What is proprietary (prop) trading?
Proprietary trading, or prop trading, is when traders use a firm’s capital instead of their own to trade financial markets. This allows traders to take larger positions without risking personal funds. The firm provides funding, and in exchange, the trader shares a percentage of the profits while adhering to risk management rules.
How does prop trading differ from retail trading?
Retail traders use their own money, meaning they take on all the financial risk and keep 100% of the profits (after fees and commissions). Prop traders, on the other hand, trade with a firm’s capital and follow specific guidelines, such as maximum drawdown limits and risk parameters.
In return, they receive a profit split, which is often significantly higher than what they could achieve with their own funds due to the larger account sizes and leverage available in prop firms.
Who can become a prop trader?
Anyone with trading experience or a desire to develop their skills can become a prop trader. Most firms require traders to pass an evaluation process (a challenge) to prove they can manage risk and achieve consistent profits.
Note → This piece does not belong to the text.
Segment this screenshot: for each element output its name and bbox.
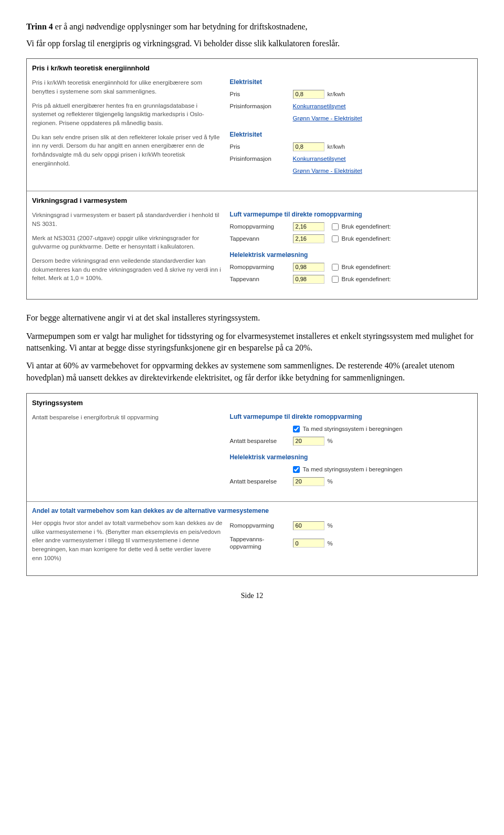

Some firms, like Supertrade, also offer Instant Funding for those who prefer to start trading immediately without completing an evaluation phase.
What are the main benefits of prop trading?
- Access to Larger Capital – Trade with up to $100K without investing your own money.
- Lower Personal Risk – Since you trade with firm capital, your personal funds are not at stake.
- Higher Profit Potential – With larger accounts and high profit splits (up to 80% in Supertrade), traders can earn significantly more than they could with personal accounts.
- Professional Trading Conditions – Many prop firms offer institutional-grade trading platforms, deep liquidity, and lower trading costs.
What are the risks in prop trading?
While prop traders don’t risk personal capital, they must follow strict risk management rules. Exceeding drawdown limits or failing to meet profit targets can result in losing access to the firm’s funds. Additionally, some firms require an upfront fee for challenge participation, which is non-refundable if the trader fails the evaluation.
Can I trade any strategy I want?
Most prop firms allow traders to use any strategy as long as it follows risk management guidelines. However, some firms restrict strategies like high-frequency trading (HFT), arbitrage, or news trading due to execution risks. Supertrade allows a wide range of trading styles, including scalping, swing trading, and algorithmic trading.